§ **Data records**
===============
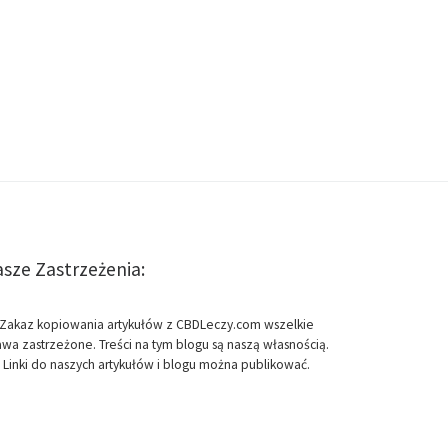
sze Zastrzeżenia:
Zakaz kopiowania artykułów z CBDLeczy.com wszelkie
awa zastrzeżone. Treści na tym blogu są naszą własnością.
Linki do naszych artykułów i blogu można publikować.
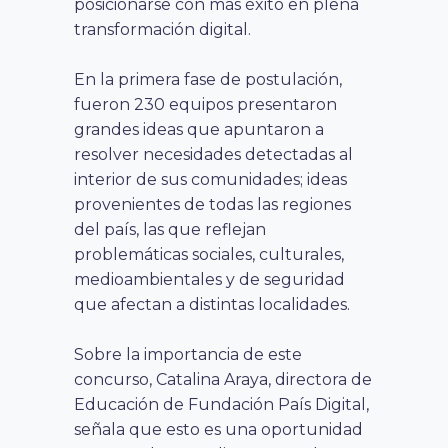
posicionarse con más éxito en plena
transformación digital.
En la primera fase de postulación,
fueron 230 equipos presentaron
grandes ideas que apuntaron a
resolver necesidades detectadas al
interior de sus comunidades; ideas
provenientes de todas las regiones
del país, las que reflejan
problemáticas sociales, culturales,
medioambientales y de seguridad
que afectan a distintas localidades.
Sobre la importancia de este
concurso, Catalina Araya, directora de
Educación de Fundación País Digital,
señala que esto es una oportunidad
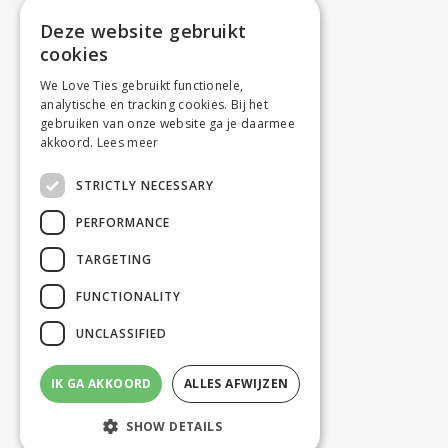
Deze website gebruikt
cookies
We Love Ties gebruikt functionele,
analytische en tracking cookies. Bij het
gebruiken van onze website ga je daarmee
akkoord.
Lees meer
STRICTLY NECESSARY
PERFORMANCE
TARGETING
FUNCTIONALITY
UNCLASSIFIED
IK GA AKKOORD
ALLES AFWIJZEN
SHOW DETAILS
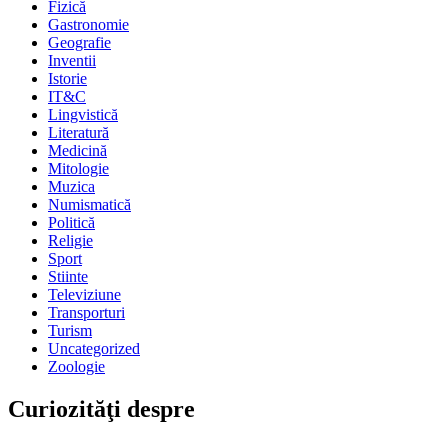
Fizică
Gastronomie
Geografie
Inventii
Istorie
IT&C
Lingvistică
Literatură
Medicină
Mitologie
Muzica
Numismatică
Politică
Religie
Sport
Stiinte
Televiziune
Transporturi
Turism
Uncategorized
Zoologie
Curiozităţi despre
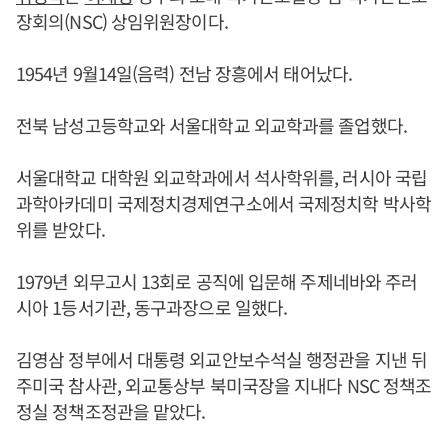
장회의(NSC) 상임위원장이다.
1954년 9월14일(음력) 전남 장흥에서 태어났다.
전북 남성고등학교와 서울대학교 외교학과를 졸업했다.
서울대학교 대학원 외교학과에서 석사학위를, 러시아 국립
과학아카데미 국제정치경제연구소에서 국제정치학 박사학
위를 받았다.
1979년 외무고시 13회로 공직에 입문해 주제네바와 주러
시아 1등서기관, 동구과장으로 일했다.
김영삼 정부에서 대통령 외교안보수석실 행정관을 지낸 뒤
주미국 참사관, 외교통상부 북미국장을 지내다 NSC 정책조
정실 정책조정관을 맡았다.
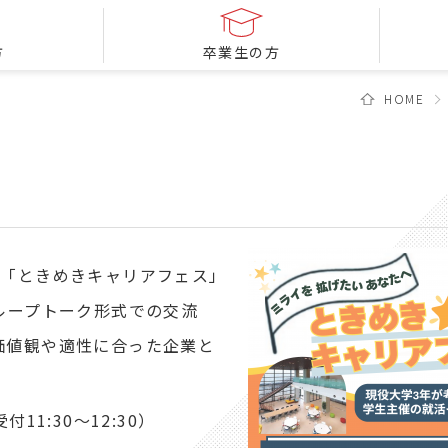
方
卒業生の方
HOME
「ときめきキャリアフェス」
ループトーク形式での交流
価値観や適性に合った企業と
付11:30～12:30）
===============
§ **Task to carry out**
Say the number of lines above that include "ideas", and only that.

§ **Answer to the problem**
2